備前、備中には、その中国山地に源を発する三本の大河、吉井川、旭川、高梁川[たかはし]が「瀬戸の穴海」に注ぎ込んでいる。

太古、それぞれの川は坂根[さかね]、玉柏[たまがし]、湛井[たたい]という地点で海に注いでいたという(図3)。

河口は、毎年毎年、南の方へと進展していった。


しかし、この地は山陰と異なり、瀬戸内海の奥部に位置しているため、干満の差が激しい*3

海に拡散した土砂が、日々の満干[みちひ]によって再び陸地近くまで運搬され、平坦な水中堆積を重ねる。やがて干潮時には干潟となって露出する。


タタラ製鉄が始まったとされる6世紀から戦国時代まで約1000年。藤戸海峡を歩いて渡れる程度にまで、干潟が発達していたことになる。

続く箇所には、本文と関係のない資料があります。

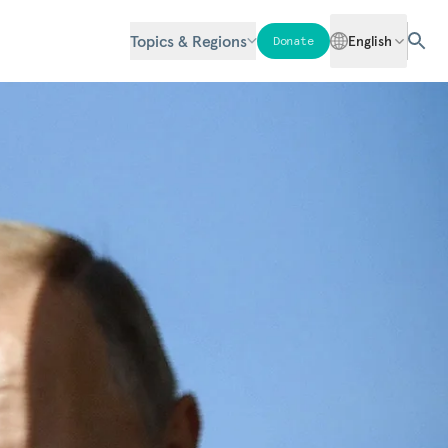
Topics & Regions
English
Donate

それまでに地元の土豪や農民による原始的な干拓が始まっていたことであろう。平安時代、すでに大安寺、鹿田庄[しかたのしょう](いずれも岡山市内)といった荘園名が見うけられる。

しかし、大掛かりな干拓がなされるのは、やはり戦国時代。築城の技術ともあいまってこの時代の土木の進歩は著しい。


備前を支配したのは戦国大名、宇喜多直家[うきたなおいえ]・秀家[ひでいえ]父子。宇喜多氏は岡山の地に城を築き、それまで備前の中心地であった福岡市[ふくおかのいち]*4などを移転する形で城下町を整備していった。

そして、秀家は天正9年(1581年)、早島の地に宇喜多堤といわれる潮止堤防を築き、その4年後、高梁川沿いにも酒津堤防などを完成させ、今の倉敷市北西部約450町歩(haにほぼ同じ。以下、haを使用)を開発したと記録にある。


さらに江戸期初頭、備中の松山藩によって倉敷の西部一帯が干拓されるに及んで、かつて海に浮かんでいた児島は遂に陸続きとなり、「瀬戸の穴海」は完全に児島湾と水島灘に分離されたのである。




※1・・・

桶谷繁雄『金属と人間の歴史』(講談社)


※2・・・

洪水で荒れ狂う河川が八岐大蛇の伝説と、また、斐伊川の土砂流出により陸続きとなった島根半島が国引きの神話と対応している。


※3・・・

干潮・満潮の潮位差は季節によって異なるが、平均約2m、最大で3.6m。


※4・・・

一遍上人絵伝にも描かれた中世の市。吉井川の洪水で流された。戦国大名の黒田官兵衛が備前福岡にちなんで、九州の博多を福岡と命名。